Social and cultural anthropologist Sam Beck is a leading proponent of moving anthropology out of academia’s ivory tower and into communities and cultures to bring about positive change.

He has been a fixture in the New York City neighborhood of North Brooklyn for more than two decades, where he has studied the effects of gentrification and supported community groups rallying for more affordable housing for ethnic minorities.

Beck has brought that experience to bear as co-editor of a new book, “Public Anthropology in a Borderless World.” With 10 essays in three thematic sections, the edited volume explores how public anthropology improves the modern human condition by actively engaging with people to make changes through research, education and political action. Beck has also contributed a chapter, “Urban Transitions: Graffiti Transformations.” He co-edited the book with Carl Maida of the University of California, Los Angeles.
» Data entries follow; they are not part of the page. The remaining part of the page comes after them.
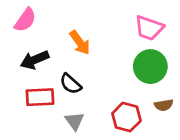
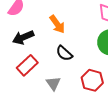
black semicircle: (71, 84) -> (64, 53), moved
red rectangle: (40, 97) -> (27, 65), turned -40

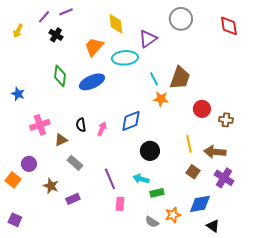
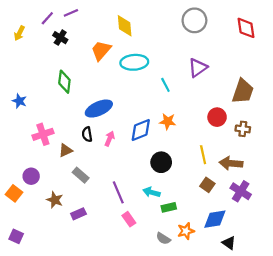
purple triangle: (148, 39) -> (198, 68), moved
brown trapezoid: (180, 78) -> (243, 91), moved
blue ellipse: (92, 82) -> (99, 109), moved
orange star: (161, 99) -> (168, 121), moved
pink rectangle: (120, 204) -> (129, 219), turned -40

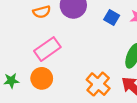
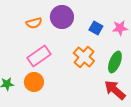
orange cross: (98, 84) -> (84, 57), moved

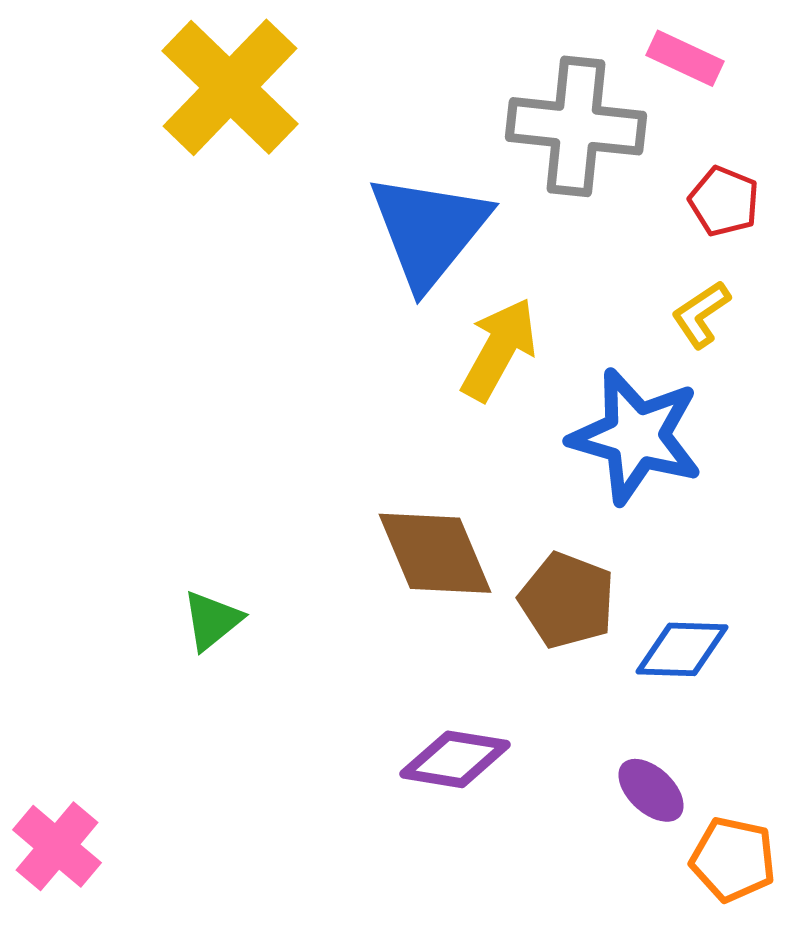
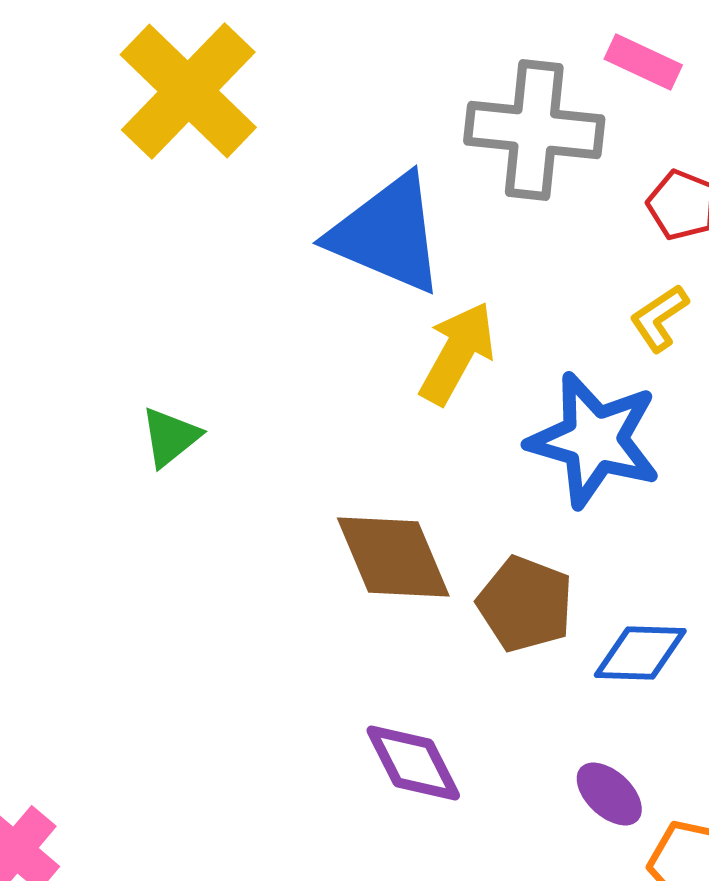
blue triangle: (429, 230) -> (387, 234), turned -46
green triangle: (212, 620) -> (170, 437), moved
purple diamond: (455, 759) -> (413, 763), turned 54

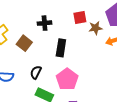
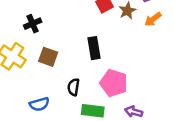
black cross: (45, 23) -> (33, 24), moved

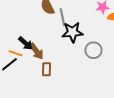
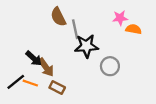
orange line: (15, 53) -> (30, 83), moved
brown rectangle: (46, 69) -> (57, 88), turned -64

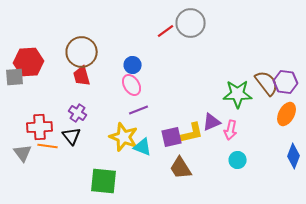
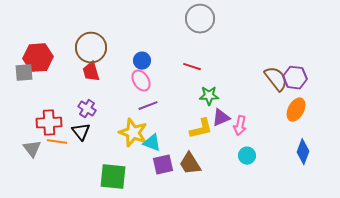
red line: (166, 31) -> (192, 67), moved, turned 54
green star: (238, 94) -> (209, 96), moved, size x0.7
purple square: (172, 137) -> (163, 165), moved

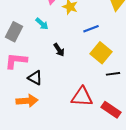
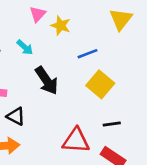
black arrow: (59, 50) -> (47, 81), size x1.6
black line: (113, 74) -> (112, 124), moved

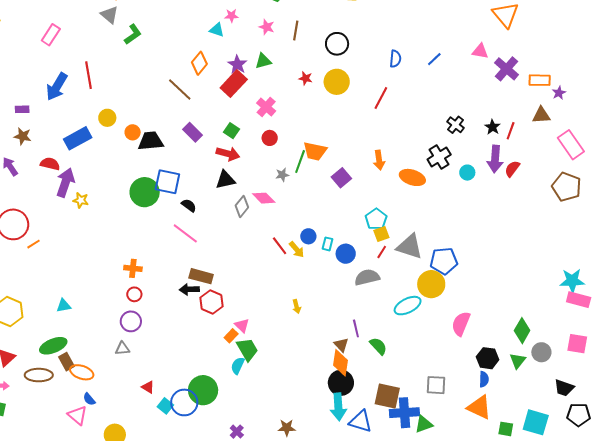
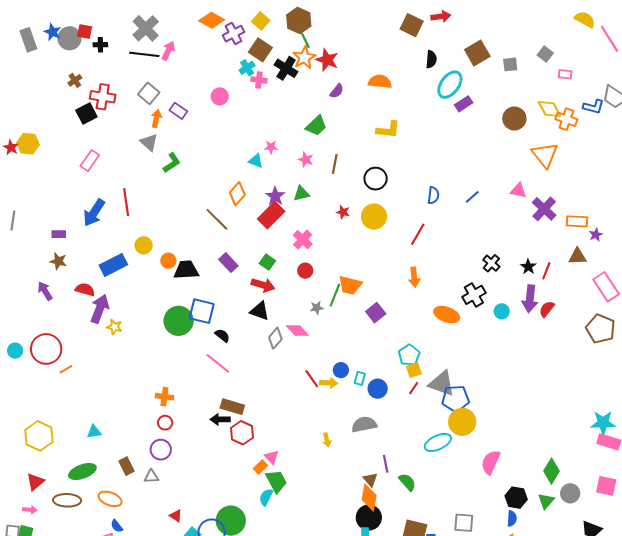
orange arrow: (379, 160) -> (414, 277), moved
black triangle: (225, 180) -> (260, 311), turned 30
yellow arrow: (297, 250) -> (329, 383), turned -48
blue pentagon: (444, 261) -> (455, 399), moved
gray semicircle: (367, 277) -> (364, 424), moved
brown rectangle: (67, 362) -> (127, 466), moved

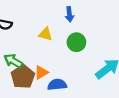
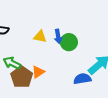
blue arrow: (69, 14) -> (58, 36), moved
blue semicircle: (57, 85) -> (82, 79), moved

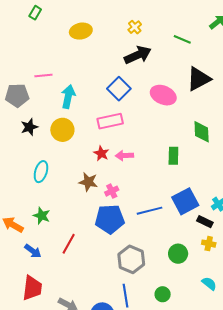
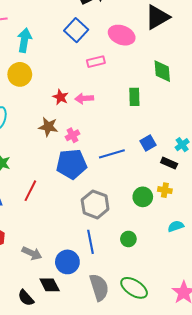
pink rectangle: (110, 121) -> (96, 62), moved, size x0.7
blue square: (185, 201) -> (148, 143), size x0.6
yellow cross: (209, 244) -> (165, 190), moved
cyan semicircle: (209, 284) -> (176, 226), turned -56

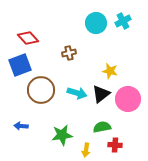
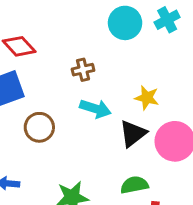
brown circle: (41, 90) -> (39, 127), size x0.7
cyan arrow: (77, 93) -> (95, 109), moved

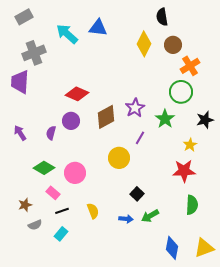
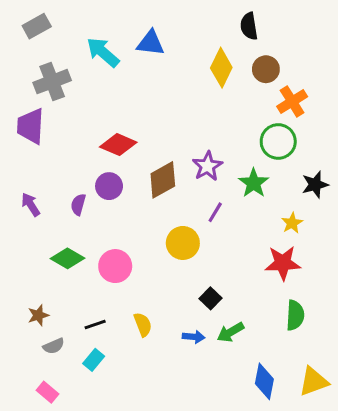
pink rectangle: (53, 193) -> (47, 392), moved

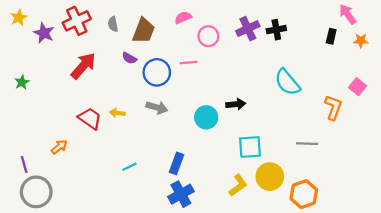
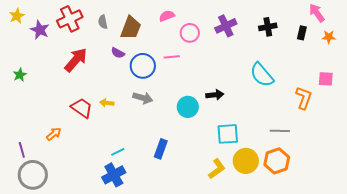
black cross: (276, 30) -> (268, 27), moved
pink square: (357, 87) -> (326, 79), turned -35
blue cross: (181, 194) -> (114, 175), moved
orange hexagon: (304, 194) -> (277, 161), moved

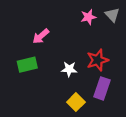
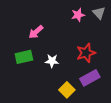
white star: (69, 69) -> (52, 61), moved
purple rectangle: (102, 88) -> (90, 78), turned 42

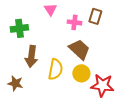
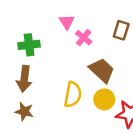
pink cross: (74, 22) -> (84, 38), moved, turned 32
brown arrow: (31, 56) -> (24, 79), moved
Public anthropology is a relatively new term that refers to the discipline as a collaboration between the anthropologist and communities to co-construct research and knowledge and communicate that knowledge to a variety of audiences. It also advocates for anthropologists to engage in various forms of intervention, including political action.

American anthropologists, Beck says, have a rich history of positioning themselves in the struggle for social justice and democratization. “Critical and political, [public anthropology] embraces advocacy and at times activism, not just as a strategy for generating data but as a commitment to support and effect change for society’s most vulnerable members and for those living in oppressive conditions,” Beck and Maida write in the introduction.

The first set of essays focus on participatory action research, in which professional anthropologists do research and take action with the community they study, not “on” or “for” them. The essays give examples of how the approach has forged pathways for community empowerment at the Field Museum of Natural History in Chicago and addressed environmental justice concerns in a working-class Latino community in Pacoima, California.

Critical issues facing public anthropological engagement is the subject of the book’s second section. Topics range from how the anthropologist can at once serve as scientist and public social critic, to the promises and pitfalls of activist research.

The final essays seek to understand public anthropology in diverse arenas, from radio and television to visual culture to urban design. In this section, Beck’s chapter shows how urban graffiti, created in and of low-income communities of color, became a commodity for mass consumption, often without attribution.

“Together, the contributors to this volume reposition public anthropology as an anthropology of and in communities that meaningfully and productively engages in a world of intensifying disparities to fulfill a real-world purpose,” Beck and Maida conclude in the introduction.

Beck is senior lecturer in the College of Human Ecology and directs Cornell’s Urban Semester Program in New York City.